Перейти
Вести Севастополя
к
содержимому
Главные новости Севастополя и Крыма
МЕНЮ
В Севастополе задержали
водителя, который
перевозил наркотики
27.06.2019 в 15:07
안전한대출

--

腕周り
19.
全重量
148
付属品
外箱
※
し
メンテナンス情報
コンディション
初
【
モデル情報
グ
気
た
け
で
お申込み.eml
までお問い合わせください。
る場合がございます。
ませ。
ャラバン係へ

* **Your goal**: Return all lines in the data that include the word "Севастополя".

* **Written response**:
Вести Севастополя
Главные новости Севастополя и Крыма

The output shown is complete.